Recorded data:
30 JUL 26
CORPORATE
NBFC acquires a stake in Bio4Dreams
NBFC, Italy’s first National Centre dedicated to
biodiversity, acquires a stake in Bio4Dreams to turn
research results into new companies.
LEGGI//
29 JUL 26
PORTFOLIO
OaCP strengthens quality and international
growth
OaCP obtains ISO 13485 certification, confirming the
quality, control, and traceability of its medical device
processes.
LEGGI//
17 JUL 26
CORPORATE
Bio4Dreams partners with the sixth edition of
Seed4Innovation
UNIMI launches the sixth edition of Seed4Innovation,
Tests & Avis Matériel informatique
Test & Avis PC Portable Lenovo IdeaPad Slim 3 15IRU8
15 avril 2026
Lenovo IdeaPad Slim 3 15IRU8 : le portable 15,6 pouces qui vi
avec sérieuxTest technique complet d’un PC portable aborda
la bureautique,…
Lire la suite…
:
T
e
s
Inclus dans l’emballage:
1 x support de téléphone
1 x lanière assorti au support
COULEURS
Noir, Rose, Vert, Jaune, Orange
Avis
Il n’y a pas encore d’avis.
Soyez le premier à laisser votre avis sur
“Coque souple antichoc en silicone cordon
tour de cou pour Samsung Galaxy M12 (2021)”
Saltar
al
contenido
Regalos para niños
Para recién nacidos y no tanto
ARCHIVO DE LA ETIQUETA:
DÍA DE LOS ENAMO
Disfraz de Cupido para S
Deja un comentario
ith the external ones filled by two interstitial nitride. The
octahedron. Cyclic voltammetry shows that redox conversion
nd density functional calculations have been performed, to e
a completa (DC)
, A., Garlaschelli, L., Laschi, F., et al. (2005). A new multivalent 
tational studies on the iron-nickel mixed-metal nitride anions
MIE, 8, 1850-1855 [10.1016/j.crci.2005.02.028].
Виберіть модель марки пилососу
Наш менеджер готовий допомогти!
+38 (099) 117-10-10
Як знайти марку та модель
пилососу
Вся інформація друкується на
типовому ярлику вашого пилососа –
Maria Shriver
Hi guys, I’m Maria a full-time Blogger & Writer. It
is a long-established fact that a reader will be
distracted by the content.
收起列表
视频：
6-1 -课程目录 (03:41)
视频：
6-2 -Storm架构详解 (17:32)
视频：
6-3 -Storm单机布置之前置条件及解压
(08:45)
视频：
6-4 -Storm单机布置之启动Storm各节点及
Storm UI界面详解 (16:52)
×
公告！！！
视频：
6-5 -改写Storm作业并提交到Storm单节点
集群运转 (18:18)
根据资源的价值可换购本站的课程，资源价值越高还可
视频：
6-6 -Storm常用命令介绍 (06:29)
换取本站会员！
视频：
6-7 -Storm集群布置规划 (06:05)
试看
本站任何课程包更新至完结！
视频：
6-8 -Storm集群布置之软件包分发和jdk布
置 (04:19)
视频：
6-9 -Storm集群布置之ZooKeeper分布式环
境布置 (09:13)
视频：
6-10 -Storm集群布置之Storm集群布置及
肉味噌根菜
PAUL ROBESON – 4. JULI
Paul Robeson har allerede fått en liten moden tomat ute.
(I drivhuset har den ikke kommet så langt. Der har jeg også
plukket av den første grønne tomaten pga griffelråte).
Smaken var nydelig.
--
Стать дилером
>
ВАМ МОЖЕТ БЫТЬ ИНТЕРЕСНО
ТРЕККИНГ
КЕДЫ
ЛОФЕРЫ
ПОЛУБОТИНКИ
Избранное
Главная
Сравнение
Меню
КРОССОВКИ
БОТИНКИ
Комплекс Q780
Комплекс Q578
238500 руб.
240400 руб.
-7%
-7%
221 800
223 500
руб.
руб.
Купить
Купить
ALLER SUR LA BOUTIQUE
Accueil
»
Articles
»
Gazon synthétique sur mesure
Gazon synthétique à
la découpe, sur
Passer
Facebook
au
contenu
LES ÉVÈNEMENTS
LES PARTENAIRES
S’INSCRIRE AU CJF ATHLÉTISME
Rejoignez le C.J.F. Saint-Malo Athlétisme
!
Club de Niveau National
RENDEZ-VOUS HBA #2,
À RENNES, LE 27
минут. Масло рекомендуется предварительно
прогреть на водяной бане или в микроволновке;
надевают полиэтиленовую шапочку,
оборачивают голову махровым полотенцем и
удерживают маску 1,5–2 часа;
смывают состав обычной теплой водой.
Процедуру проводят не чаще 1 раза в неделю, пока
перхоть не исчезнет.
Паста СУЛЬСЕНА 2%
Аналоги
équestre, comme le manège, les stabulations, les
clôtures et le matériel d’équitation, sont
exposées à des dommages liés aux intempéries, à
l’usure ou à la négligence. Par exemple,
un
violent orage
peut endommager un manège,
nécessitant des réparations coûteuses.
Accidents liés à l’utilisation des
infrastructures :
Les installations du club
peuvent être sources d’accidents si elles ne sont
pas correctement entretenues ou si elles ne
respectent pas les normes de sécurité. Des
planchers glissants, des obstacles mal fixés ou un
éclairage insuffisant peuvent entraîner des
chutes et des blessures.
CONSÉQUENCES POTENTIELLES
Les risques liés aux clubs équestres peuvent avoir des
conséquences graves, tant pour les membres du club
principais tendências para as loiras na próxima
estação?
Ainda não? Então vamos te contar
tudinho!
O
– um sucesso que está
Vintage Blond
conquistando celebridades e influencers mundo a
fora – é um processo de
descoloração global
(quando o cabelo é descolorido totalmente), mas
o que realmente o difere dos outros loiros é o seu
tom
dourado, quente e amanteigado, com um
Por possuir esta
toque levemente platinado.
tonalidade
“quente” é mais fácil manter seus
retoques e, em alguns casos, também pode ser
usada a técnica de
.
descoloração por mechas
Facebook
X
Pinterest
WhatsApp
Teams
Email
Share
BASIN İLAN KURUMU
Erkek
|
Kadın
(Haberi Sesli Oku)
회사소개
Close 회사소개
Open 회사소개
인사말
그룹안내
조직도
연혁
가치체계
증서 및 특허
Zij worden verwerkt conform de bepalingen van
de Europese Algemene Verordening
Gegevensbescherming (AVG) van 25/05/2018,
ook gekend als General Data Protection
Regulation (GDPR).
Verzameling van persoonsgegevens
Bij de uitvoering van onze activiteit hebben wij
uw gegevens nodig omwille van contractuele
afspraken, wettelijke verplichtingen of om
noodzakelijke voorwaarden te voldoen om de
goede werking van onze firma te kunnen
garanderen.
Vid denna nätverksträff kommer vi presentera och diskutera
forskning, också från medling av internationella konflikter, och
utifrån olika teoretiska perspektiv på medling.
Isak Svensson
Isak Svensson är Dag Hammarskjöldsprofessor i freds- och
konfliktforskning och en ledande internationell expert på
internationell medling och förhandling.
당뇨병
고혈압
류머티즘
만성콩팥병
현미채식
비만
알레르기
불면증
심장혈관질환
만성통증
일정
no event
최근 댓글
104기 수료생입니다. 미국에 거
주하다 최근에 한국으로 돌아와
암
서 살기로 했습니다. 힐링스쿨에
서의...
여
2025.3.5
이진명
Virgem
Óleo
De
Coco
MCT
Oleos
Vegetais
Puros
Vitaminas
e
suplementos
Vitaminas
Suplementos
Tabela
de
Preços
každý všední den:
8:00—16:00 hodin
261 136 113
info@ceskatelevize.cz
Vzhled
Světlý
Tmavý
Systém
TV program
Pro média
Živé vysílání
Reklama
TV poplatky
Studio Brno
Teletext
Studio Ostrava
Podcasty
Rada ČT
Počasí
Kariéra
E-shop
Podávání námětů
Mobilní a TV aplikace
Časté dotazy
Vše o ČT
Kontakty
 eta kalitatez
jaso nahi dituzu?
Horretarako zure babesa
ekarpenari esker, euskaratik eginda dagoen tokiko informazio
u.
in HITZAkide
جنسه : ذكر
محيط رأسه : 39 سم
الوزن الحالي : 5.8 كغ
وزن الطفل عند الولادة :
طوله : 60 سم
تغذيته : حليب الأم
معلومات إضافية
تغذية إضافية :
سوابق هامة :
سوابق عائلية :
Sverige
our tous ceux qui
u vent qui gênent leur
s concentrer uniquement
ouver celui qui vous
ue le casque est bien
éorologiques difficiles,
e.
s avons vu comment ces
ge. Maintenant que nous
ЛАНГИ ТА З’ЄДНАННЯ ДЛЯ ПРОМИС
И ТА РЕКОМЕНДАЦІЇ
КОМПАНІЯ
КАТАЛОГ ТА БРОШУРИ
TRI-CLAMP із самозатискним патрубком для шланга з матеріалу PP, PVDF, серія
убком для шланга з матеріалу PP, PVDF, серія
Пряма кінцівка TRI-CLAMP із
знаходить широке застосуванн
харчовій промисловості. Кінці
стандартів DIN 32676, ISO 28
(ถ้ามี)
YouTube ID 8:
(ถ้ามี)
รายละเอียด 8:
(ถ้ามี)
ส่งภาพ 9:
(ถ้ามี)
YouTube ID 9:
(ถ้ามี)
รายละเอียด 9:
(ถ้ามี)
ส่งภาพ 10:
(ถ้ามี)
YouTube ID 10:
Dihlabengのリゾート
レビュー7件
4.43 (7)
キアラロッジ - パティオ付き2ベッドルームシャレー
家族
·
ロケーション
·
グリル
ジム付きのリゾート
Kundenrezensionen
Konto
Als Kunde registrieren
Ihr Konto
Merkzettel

WHAT IS NEEDED. Please copy, exactly and with nothing else, the lines above beginning at the line that has "Noir, Rose, Vert, Jaune, Orange" and ending with the line that has "DÍA DE LOS ENAMO".

WRITTEN ANSWER.
Noir, Rose, Vert, Jaune, Orange
Avis
Il n’y a pas encore d’avis.
Soyez le premier à laisser votre avis sur
“Coque souple antichoc en silicone cordon
tour de cou pour Samsung Galaxy M12 (2021)”
Saltar
al
contenido
Regalos para niños
Para recién nacidos y no tanto
ARCHIVO DE LA ETIQUETA:
DÍA DE LOS ENAMO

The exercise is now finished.